START DATA TO PROCESS

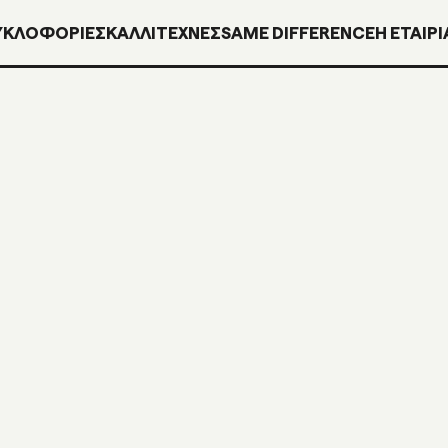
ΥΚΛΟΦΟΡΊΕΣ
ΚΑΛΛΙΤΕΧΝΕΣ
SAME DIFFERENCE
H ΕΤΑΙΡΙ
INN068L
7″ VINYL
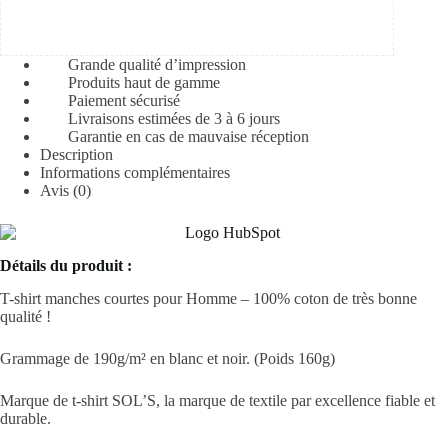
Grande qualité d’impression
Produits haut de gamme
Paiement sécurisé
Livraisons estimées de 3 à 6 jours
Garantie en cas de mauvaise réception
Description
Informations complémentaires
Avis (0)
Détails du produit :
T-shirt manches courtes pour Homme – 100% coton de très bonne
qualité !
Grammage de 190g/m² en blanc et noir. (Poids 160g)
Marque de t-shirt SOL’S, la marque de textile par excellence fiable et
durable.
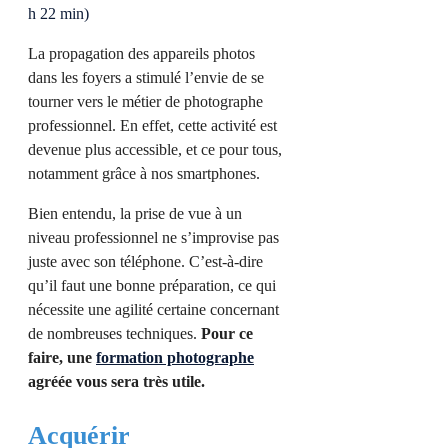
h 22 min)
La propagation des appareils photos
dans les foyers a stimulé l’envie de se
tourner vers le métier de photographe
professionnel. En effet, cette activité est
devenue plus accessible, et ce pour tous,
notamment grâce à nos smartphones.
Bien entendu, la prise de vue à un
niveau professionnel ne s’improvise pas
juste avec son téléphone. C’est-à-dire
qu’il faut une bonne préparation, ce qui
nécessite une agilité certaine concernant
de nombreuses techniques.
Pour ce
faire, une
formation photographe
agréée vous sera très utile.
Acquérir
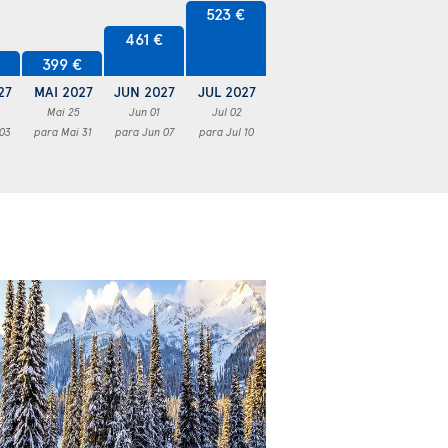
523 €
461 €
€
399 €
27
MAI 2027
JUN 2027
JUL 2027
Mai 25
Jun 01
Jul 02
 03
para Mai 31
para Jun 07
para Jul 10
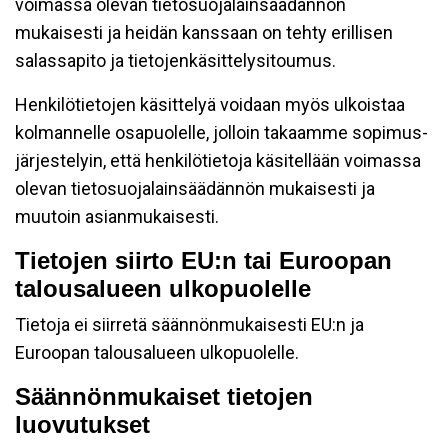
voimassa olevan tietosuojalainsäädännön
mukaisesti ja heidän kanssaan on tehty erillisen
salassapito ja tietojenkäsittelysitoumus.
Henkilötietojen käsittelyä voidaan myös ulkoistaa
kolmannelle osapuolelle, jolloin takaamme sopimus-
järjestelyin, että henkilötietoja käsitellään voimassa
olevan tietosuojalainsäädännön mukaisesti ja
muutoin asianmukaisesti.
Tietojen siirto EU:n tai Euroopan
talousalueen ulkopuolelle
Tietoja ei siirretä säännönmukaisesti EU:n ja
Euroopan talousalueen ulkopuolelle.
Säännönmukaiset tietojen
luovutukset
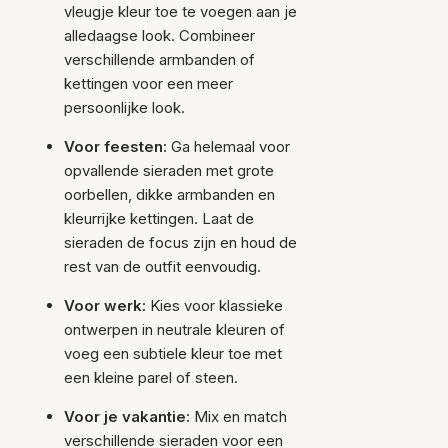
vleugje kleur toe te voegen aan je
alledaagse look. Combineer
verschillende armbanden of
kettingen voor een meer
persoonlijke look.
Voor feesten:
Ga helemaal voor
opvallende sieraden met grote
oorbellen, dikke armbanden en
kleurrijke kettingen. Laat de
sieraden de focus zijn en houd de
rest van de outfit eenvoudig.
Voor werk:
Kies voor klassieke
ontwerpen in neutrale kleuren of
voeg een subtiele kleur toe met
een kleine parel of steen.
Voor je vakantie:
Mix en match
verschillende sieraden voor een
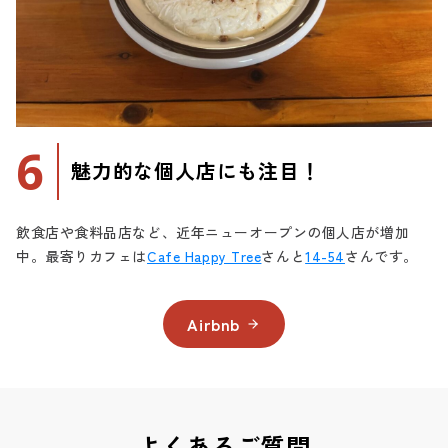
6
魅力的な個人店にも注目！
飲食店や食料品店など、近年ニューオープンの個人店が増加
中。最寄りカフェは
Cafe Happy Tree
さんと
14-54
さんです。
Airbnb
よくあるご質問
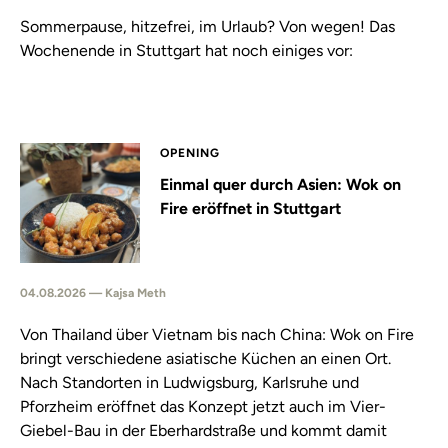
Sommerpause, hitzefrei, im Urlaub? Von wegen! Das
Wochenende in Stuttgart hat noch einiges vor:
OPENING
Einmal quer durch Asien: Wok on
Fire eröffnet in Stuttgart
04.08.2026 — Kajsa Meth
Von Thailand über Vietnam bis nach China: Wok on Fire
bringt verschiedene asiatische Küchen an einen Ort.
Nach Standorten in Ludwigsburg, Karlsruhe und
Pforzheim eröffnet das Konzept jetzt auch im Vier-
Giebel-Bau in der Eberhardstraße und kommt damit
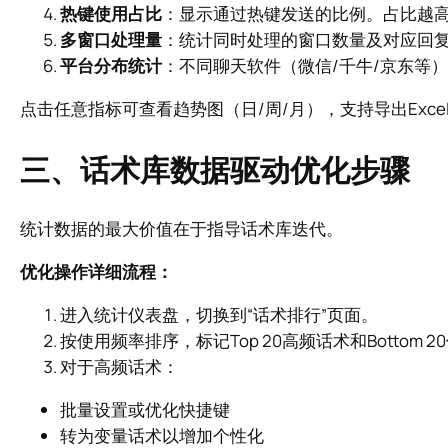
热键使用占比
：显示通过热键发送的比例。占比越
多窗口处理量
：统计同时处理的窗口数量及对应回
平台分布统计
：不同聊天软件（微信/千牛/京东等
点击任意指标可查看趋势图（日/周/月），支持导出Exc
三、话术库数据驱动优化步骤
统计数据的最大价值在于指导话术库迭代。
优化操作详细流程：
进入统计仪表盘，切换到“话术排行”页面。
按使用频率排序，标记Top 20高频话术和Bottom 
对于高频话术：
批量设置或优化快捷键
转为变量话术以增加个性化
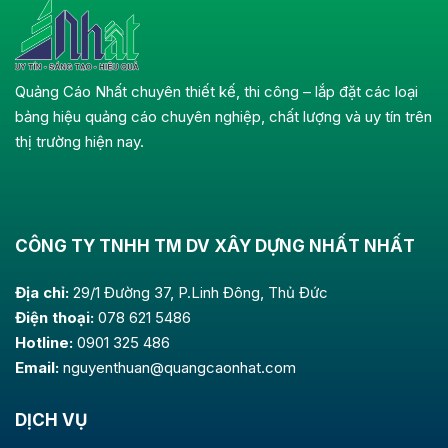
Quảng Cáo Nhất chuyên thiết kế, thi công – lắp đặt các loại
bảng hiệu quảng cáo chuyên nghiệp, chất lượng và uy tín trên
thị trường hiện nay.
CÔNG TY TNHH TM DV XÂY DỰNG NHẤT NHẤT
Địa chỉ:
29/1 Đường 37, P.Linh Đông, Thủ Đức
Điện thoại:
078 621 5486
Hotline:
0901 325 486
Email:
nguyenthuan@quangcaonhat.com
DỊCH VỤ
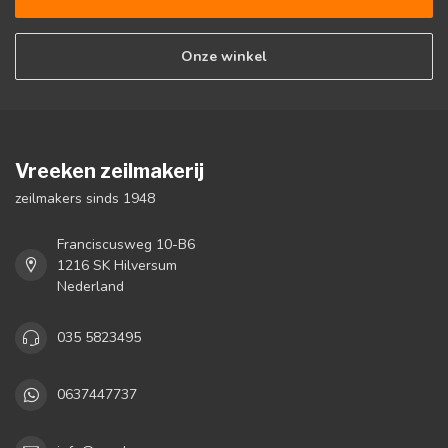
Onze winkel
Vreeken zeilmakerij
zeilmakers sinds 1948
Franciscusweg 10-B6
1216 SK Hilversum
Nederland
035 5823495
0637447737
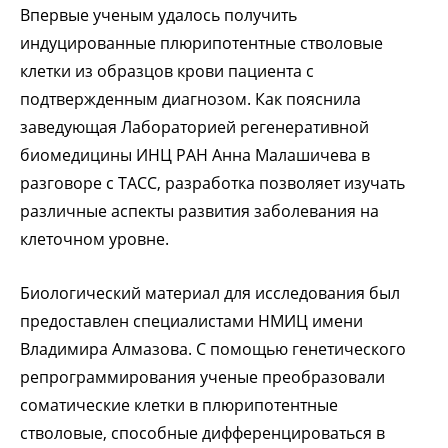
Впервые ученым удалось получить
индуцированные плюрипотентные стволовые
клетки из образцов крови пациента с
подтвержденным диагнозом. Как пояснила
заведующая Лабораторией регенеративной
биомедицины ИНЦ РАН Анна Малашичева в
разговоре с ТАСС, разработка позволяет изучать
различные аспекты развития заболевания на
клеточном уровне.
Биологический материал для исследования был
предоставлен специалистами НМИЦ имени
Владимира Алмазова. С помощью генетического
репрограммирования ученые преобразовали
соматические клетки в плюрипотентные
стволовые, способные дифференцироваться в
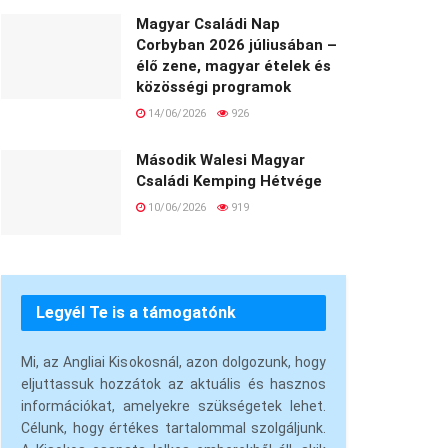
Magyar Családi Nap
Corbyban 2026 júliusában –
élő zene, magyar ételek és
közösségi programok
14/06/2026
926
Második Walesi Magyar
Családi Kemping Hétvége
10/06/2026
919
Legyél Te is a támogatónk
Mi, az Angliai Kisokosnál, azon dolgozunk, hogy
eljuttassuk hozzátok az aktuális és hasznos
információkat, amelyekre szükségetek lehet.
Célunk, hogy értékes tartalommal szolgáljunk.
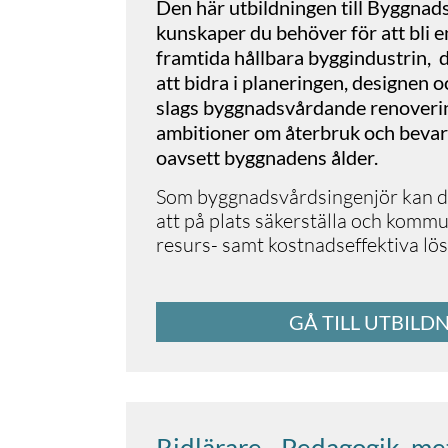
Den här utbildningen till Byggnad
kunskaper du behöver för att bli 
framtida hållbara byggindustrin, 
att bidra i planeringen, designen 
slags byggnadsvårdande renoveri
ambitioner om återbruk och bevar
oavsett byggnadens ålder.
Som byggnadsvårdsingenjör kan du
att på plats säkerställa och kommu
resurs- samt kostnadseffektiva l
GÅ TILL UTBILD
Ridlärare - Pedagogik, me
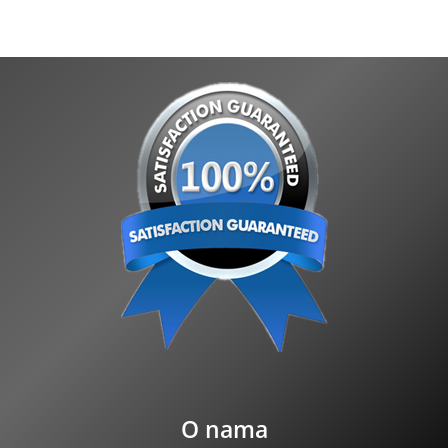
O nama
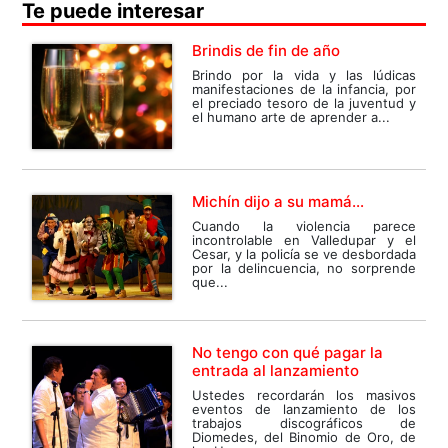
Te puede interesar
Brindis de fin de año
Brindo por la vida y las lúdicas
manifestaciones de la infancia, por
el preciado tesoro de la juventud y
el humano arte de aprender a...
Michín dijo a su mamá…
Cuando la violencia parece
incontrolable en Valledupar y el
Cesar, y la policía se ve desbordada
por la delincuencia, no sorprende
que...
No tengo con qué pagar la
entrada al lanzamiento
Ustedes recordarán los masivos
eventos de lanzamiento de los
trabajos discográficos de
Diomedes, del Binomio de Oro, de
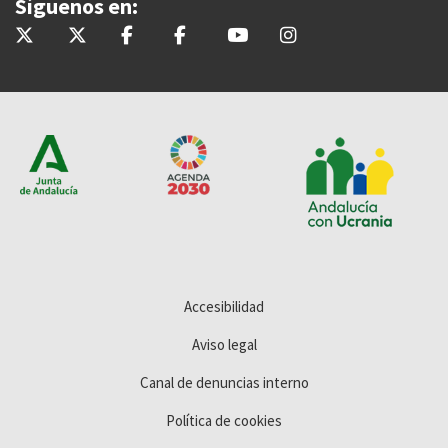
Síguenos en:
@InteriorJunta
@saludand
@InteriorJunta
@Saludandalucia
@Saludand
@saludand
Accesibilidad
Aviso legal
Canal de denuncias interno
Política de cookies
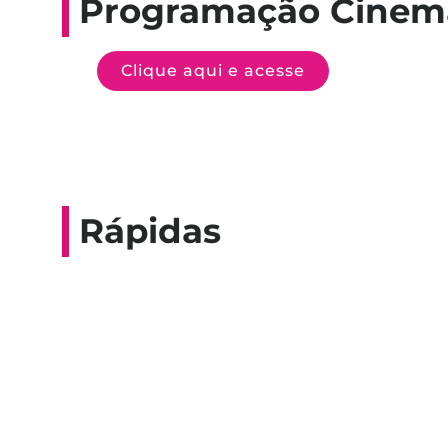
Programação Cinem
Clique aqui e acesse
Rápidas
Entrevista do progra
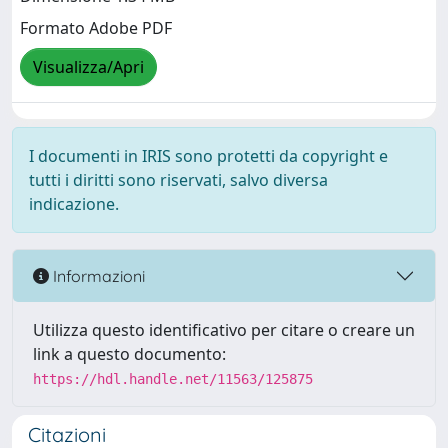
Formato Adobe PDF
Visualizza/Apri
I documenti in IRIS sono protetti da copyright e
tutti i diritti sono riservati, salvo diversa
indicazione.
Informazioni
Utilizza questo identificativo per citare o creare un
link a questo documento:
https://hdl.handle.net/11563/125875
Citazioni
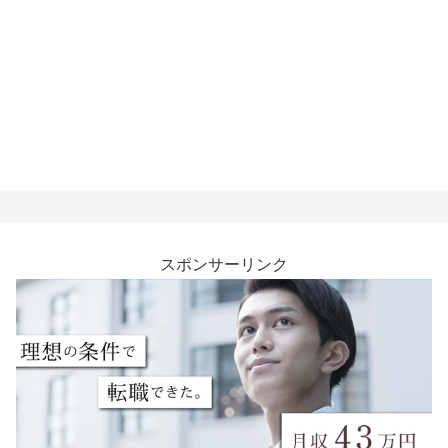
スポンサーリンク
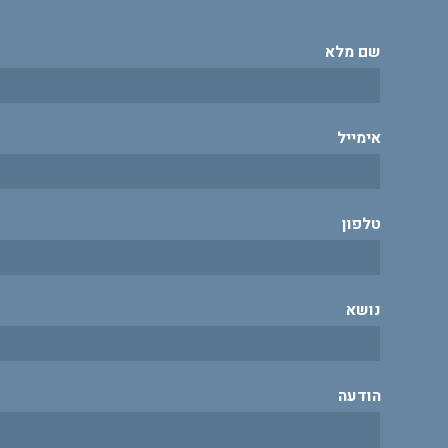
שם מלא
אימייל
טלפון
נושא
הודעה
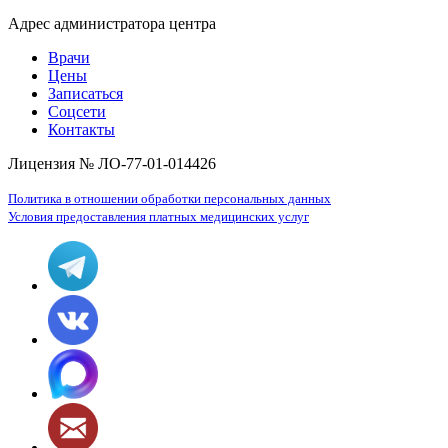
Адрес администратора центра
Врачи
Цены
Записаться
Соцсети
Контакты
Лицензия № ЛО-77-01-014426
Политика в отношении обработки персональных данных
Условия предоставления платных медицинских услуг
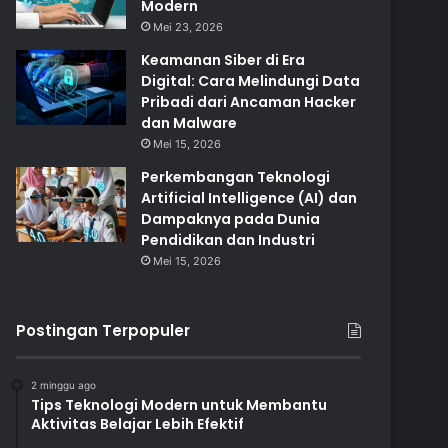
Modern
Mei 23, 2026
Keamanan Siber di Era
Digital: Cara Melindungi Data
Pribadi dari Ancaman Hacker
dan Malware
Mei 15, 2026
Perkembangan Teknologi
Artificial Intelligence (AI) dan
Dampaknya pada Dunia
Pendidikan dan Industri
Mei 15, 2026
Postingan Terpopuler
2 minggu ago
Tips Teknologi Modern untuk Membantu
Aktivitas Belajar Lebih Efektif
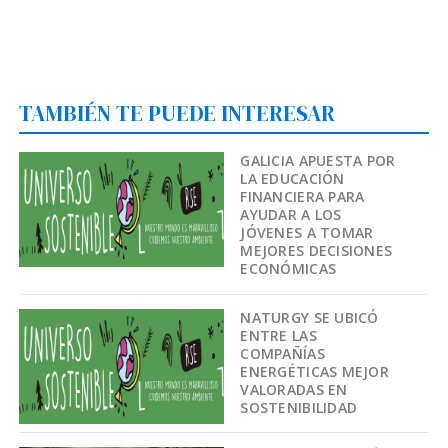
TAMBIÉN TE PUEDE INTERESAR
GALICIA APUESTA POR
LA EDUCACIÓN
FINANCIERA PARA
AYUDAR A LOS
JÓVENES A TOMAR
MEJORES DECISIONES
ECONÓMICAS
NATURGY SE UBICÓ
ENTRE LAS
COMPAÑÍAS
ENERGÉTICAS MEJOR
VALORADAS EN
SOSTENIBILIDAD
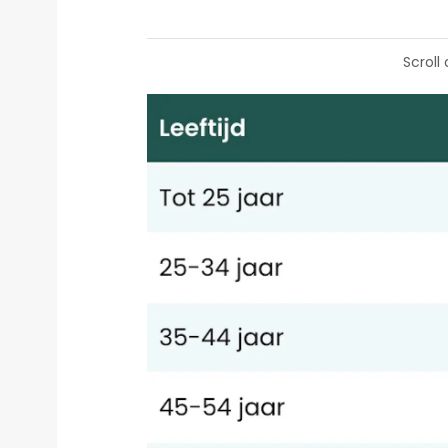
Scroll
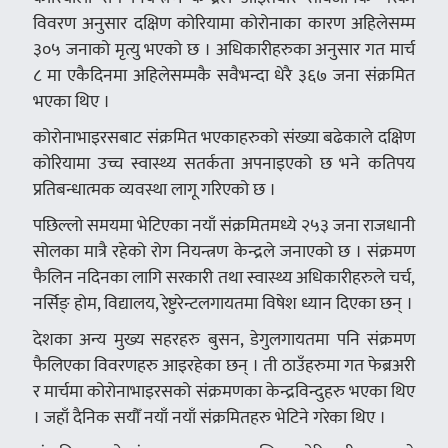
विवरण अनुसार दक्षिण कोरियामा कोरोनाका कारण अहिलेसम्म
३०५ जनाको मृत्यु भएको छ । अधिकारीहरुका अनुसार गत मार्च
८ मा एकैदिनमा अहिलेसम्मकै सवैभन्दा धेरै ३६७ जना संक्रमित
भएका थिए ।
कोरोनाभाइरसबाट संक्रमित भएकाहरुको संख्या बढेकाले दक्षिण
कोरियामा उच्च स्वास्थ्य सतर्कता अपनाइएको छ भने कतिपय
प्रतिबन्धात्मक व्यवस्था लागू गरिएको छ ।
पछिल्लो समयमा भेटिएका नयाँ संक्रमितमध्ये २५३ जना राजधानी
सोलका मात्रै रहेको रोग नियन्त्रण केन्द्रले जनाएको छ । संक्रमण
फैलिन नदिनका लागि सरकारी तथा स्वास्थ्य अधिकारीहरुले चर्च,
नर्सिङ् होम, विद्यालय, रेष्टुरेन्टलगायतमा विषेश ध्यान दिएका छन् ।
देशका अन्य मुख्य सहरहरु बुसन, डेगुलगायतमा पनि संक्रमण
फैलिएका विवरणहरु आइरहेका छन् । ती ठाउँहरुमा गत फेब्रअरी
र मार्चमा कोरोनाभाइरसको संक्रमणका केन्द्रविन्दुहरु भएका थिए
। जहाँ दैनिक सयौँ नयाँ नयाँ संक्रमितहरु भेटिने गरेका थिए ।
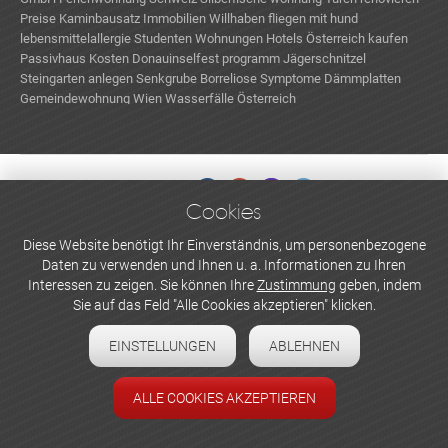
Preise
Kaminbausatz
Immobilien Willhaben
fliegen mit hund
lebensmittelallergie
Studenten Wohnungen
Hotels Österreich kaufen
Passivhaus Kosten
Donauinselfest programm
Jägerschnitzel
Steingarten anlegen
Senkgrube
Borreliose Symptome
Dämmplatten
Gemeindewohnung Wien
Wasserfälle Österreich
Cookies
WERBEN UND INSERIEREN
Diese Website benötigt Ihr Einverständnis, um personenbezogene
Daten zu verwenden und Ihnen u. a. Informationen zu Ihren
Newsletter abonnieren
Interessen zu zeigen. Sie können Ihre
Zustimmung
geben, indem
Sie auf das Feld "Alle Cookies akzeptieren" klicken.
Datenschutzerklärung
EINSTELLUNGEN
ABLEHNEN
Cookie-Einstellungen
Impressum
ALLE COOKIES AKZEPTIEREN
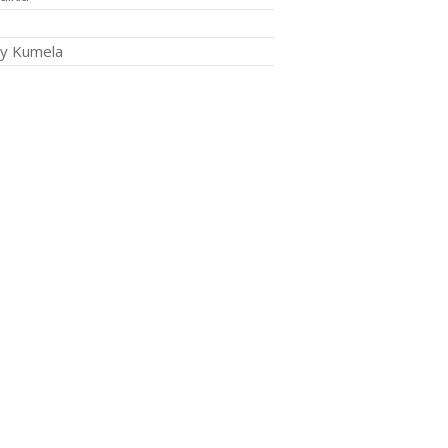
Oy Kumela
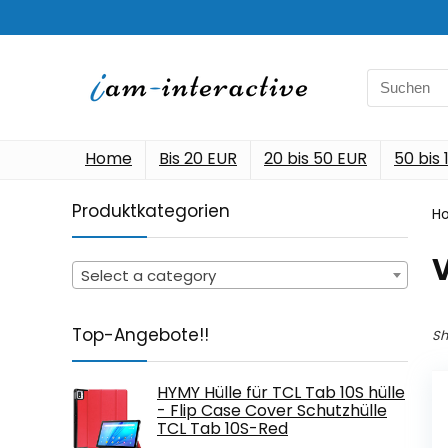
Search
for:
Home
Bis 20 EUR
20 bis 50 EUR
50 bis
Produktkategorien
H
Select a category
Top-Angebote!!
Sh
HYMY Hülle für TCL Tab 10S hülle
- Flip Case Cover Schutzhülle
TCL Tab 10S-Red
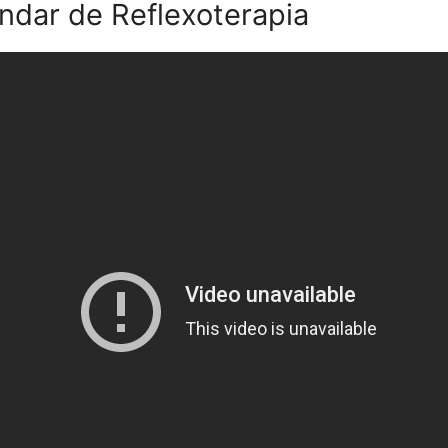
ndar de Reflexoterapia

END DATA TO PROCESS

Starting at the line above that holds "Биологический материал для исследования был", return each line up to and including the one that holds "Visualizza/Apri", exactly as written, minus any pictures.

• RESPONSE TO THIS EXERCISE:
Биологический материал для исследования был
предоставлен специалистами НМИЦ имени
Владимира Алмазова. С помощью генетического
репрограммирования ученые преобразовали
соматические клетки в плюрипотентные
стволовые, способные дифференцироваться в
Magyar Családi Nap
Corbyban 2026 júliusában –
élő zene, magyar ételek és
közösségi programok
14/06/2026
926
Második Walesi Magyar
Családi Kemping Hétvége
10/06/2026
919
Legyél Te is a támogatónk
Mi, az Angliai Kisokosnál, azon dolgozunk, hogy
eljuttassuk hozzátok az aktuális és hasznos
információkat, amelyekre szükségetek lehet.
Célunk, hogy értékes tartalommal szolgáljunk.
Den här utbildningen till Byggnad
kunskaper du behöver för att bli 
framtida hållbara byggindustrin, 
att bidra i planeringen, designen 
slags byggnadsvårdande renoveri
ambitioner om återbruk och bevar
oavsett byggnadens ålder.
Som byggnadsvårdsingenjör kan du
att på plats säkerställa och kommu
resurs- samt kostnadseffektiva l
GÅ TILL UTBILD
Ridlärare - Pedagogik, me
O nama
Te puede interesar
Brindis de fin de año
Brindo por la vida y las lúdicas
manifestaciones de la infancia, por
el preciado tesoro de la juventud y
el humano arte de aprender a...
Michín dijo a su mamá…
Cuando la violencia parece
incontrolable en Valledupar y el
Cesar, y la policía se ve desbordada
por la delincuencia, no sorprende
que...
No tengo con qué pagar la
entrada al lanzamiento
Ustedes recordarán los masivos
eventos de lanzamiento de los
trabajos discográficos de
Diomedes, del Binomio de Oro, de
Síguenos en:
@InteriorJunta
@saludand
@InteriorJunta
@Saludandalucia
@Saludand
@saludand
Accesibilidad
Aviso legal
Canal de denuncias interno
Política de cookies
Programação Cinem
Clique aqui e acesse
Rápidas
Entrevista do progra
Formato Adobe PDF
Visualizza/Apri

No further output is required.